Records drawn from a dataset
##############################

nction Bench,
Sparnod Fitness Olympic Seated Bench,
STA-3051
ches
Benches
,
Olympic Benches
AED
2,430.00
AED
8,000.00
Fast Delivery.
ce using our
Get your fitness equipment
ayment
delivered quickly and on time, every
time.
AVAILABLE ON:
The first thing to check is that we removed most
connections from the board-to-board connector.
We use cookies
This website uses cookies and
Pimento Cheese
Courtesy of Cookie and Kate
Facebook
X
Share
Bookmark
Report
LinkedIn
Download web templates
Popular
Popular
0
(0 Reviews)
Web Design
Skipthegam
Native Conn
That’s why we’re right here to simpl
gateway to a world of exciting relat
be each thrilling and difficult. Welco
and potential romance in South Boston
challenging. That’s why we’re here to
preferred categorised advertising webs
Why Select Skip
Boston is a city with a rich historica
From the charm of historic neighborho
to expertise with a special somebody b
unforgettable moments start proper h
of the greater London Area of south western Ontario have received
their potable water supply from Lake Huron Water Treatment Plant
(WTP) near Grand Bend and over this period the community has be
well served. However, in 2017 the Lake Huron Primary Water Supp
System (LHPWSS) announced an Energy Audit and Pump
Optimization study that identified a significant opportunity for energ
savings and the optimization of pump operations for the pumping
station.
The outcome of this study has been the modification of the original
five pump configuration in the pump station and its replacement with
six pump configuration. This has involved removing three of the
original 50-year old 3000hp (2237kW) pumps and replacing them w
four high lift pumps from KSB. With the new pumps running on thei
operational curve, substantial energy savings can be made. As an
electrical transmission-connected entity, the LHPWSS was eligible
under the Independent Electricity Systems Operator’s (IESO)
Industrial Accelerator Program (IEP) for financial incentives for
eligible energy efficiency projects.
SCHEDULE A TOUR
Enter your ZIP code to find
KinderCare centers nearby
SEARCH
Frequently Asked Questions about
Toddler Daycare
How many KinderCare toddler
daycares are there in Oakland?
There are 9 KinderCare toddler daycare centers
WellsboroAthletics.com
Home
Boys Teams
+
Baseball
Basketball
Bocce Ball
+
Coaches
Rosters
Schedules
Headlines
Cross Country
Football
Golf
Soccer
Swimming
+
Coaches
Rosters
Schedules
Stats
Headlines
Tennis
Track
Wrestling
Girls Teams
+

##############################

*WHAT YOU HAVE TO DO*: Output every entry again, exactly as given.

*EXERCISE SOLUTION*:
nction Bench,
Sparnod Fitness Olympic Seated Bench,
STA-3051
ches
Benches
,
Olympic Benches
AED
2,430.00
AED
8,000.00
Fast Delivery.
ce using our
Get your fitness equipment
ayment
delivered quickly and on time, every
time.
AVAILABLE ON:
The first thing to check is that we removed most
connections from the board-to-board connector.
We use cookies
This website uses cookies and
Pimento Cheese
Courtesy of Cookie and Kate
Facebook
X
Share
Bookmark
Report
LinkedIn
Download web templates
Popular
Popular
0
(0 Reviews)
Web Design
Skipthegam
Native Conn
That’s why we’re right here to simpl
gateway to a world of exciting relat
be each thrilling and difficult. Welco
and potential romance in South Boston
challenging. That’s why we’re here to
preferred categorised advertising webs
Why Select Skip
Boston is a city with a rich historica
From the charm of historic neighborho
to expertise with a special somebody b
unforgettable moments start proper h
of the greater London Area of south western Ontario have received
their potable water supply from Lake Huron Water Treatment Plant
(WTP) near Grand Bend and over this period the community has be
well served. However, in 2017 the Lake Huron Primary Water Supp
System (LHPWSS) announced an Energy Audit and Pump
Optimization study that identified a significant opportunity for energ
savings and the optimization of pump operations for the pumping
station.
The outcome of this study has been the modification of the original
five pump configuration in the pump station and its replacement with
six pump configuration. This has involved removing three of the
original 50-year old 3000hp (2237kW) pumps and replacing them w
four high lift pumps from KSB. With the new pumps running on thei
operational curve, substantial energy savings can be made. As an
electrical transmission-connected entity, the LHPWSS was eligible
under the Independent Electricity Systems Operator’s (IESO)
Industrial Accelerator Program (IEP) for financial incentives for
eligible energy efficiency projects.
SCHEDULE A TOUR
Enter your ZIP code to find
KinderCare centers nearby
SEARCH
Frequently Asked Questions about
Toddler Daycare
How many KinderCare toddler
daycares are there in Oakland?
There are 9 KinderCare toddler daycare centers
WellsboroAthletics.com
Home
Boys Teams
+
Baseball
Basketball
Bocce Ball
+
Coaches
Rosters
Schedules
Headlines
Cross Country
Football
Golf
Soccer
Swimming
+
Coaches
Rosters
Schedules
Stats
Headlines
Tennis
Track
Wrestling
Girls Teams
+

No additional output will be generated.